Volume 35, Number 2, February 2000
Wells Aluminum Announces Staff Appointments
Wells Aluminum Corp. of Baltimore, MD, has announced the following business appointments to its corporate management and sales team: Jack Pell has been promoted to director of fabrication operations, a newly-created position; Richard G. Erickson joins the company as eastern regional manager; and Robert (Bob) Kubacki has joined the companys North Liberty management team as its quality manager; Steve Moll has been named general sales manager for Wells architectural products and national accounts; and Jeffrey R. Murphy has joined the company and his responsibilities will include marketing the patio door line and product management for the painting and anodizing lines. He comes to Wells following 11 years with the Valspar Corporation.
Fred A Slautterback, president and founder of Slautterback Corporation of Monterey, CA, has announced his retirement effective January 28, 2000. Slautterback founded the company in 1979 beginning with heated hotmelt transfer hoses. Over the years, Slautterback developed a range of hotmelt applicator equipment. In 1992, Slautterback sold the company to Nordson Corporation of Westlake, Ohio. His retirement plans include a new business startup and pursuing artistic interests.
Changes Abound at Apogee Enterprises
The glass services business segment of Minneapolis-based Apogee Enterprises Inc. has made a few changes: Mike Murray has been appointed director of strategy and operations management; Les Weibye has been named vice president of human resources; Steve Fischer has been promoted to chief information officer; and Ron Munzenrider has joined the glass services business segment as vice president of finance.
French Receives Plastic
Morton R. French, Sr., CEO of Commercial Plastics & Supply Corp. of Bensalem, PA, was awarded the 1999 Paul Davis Award of Merit. The award, named after the founder of the International Association of Plastics Distributors (IAPD), was given to French in recognition for his significant contributions to the plastics industry. The industry is better because of Mr. Frenchs efforts over the years to make plastics distribution a viable and prospering industry, said the IAPD. French opened his first service center in 1945 and now has more than 90 centers in the United States and other countries.
Gomez Scores for
the New Jersey Devils
Being offsides has a whole other meaning to Ironworker Scott Gomez, member of Local 751 Anchorage, Alaska. In his spare time, he plays hockey for the New Jersey Devils professional hockey team where he is the leading scorer among rookies for the National Hockey League (NHL). He also leads the Devils in scoring one month into the hockey season. Gomez was a first round draft pick for the Devils in 1998.
A Minute With ...
* an industry leader
Kawneer Company Inc.
William Cralley is the newly-appointed president of Kawneer Company located in Norcross, GA. After three months on the job, he is immersed in planning how to lead the 94-year old Kawneer into the year 2000--a job that will mean a change from the traditional Kawneer school of thought.

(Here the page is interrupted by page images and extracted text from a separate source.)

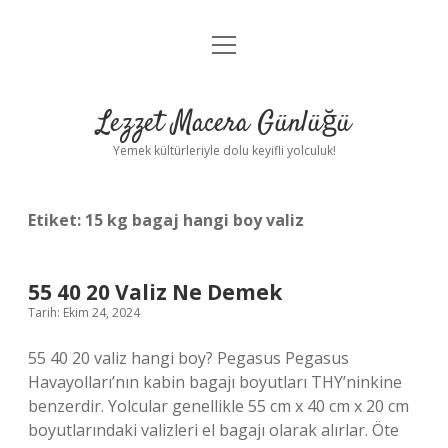
menüyü
Anasayfa
aç
Gizlilik Politikası
Lezzet Macera Günlüğü
Yasal Uyarı
Yemek kültürleriyle dolu keyifli yolculuk!
Hakkımızda
Etiket:
15 kg bagaj hangi boy valiz
55 40 20 Valiz Ne Demek
Tarih: Ekim 24, 2024
55 40 20 valiz hangi boy? Pegasus Pegasus
Havayolları’nın kabin bagajı boyutları THY’ninkine
benzerdir. Yolcular genellikle 55 cm x 40 cm x 20 cm
boyutlarındaki valizleri el bagajı olarak alırlar. Öte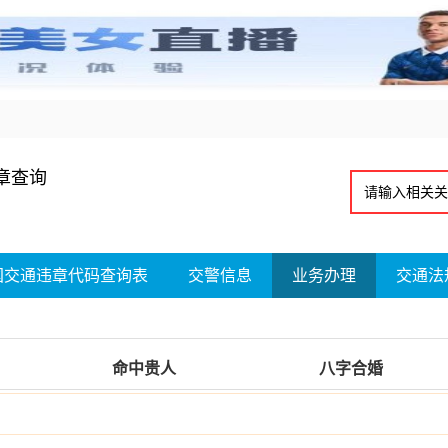
章查询
国交通违章代码查询表
交警信息
业务办理
交通法
命中贵人
八字合婚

Q: How are you acclimating to your new position?
A: I've acclimated more quickly than I anticipated. But, I've been buying from Kawneer for more than 20 years and am familiar with the people as well as the company and its products, so that it made it easier.
Q: What are some of the challenges you will face in your new position?
A: Kawneer has a long history and has been conducting business the same way for many years. The challenge is to reengineer the company, thus enabling Kawneer to realize its growth potential. Along with this challenge, is getting people who have been long-term Kawneer employees to embrace the new ways required to conduct business today. Change is something people aren't accustomed to.
Q: Is there one thing that is your main focus as president?
A: The main issue Kawneer is focusing on is our customers--the glazing contractors. We want them to know that Kawneers number one priority is to make them profitable.
Q: What are some of the differences you notice today as opposed to when you first joined the industry almost 20 years ago?
A: It is difficult to be profitable today. The speed at which products get to market is much faster and there is now pressure to deliver products at the lowest price. Today, you need speed to be in the race. Throughout the industry, product quality is also a problem.
Q: Is this [product quality] a problem at Kawneer? A: Concerning some parts of our operation, quality is not where we would like it. We most definitely will work on improvement in this area.
Q: What do you like most about the glass industry? A: The people--it is a very fraternal industry. Although it is a large industry, it sometimes seems very small. The people are what has kept me in it so long.
Q: What frustrates you about the glass industry? A: The level of sophistication in the entire construction industry: we are not necessarily as sophisticated as other industries. One example is our pricing structure: We don't get what we should for a product. Just look at the fact that an IG unit today costs the same as it did 20 years ago. This could be attributed to the competitive bid system that exists and how the lowest bidder usually gets the job.
Q: What do people find interesting about you? A: That's a tough one. I enjoy life and I enjoy people. I'm not really sure though, I guess I'd have to ask them.
Q: How do you want people to remember you when you're gone?
A: I want them to think of me as being honest and fair and as someone who does the right thing for both our employees and customers.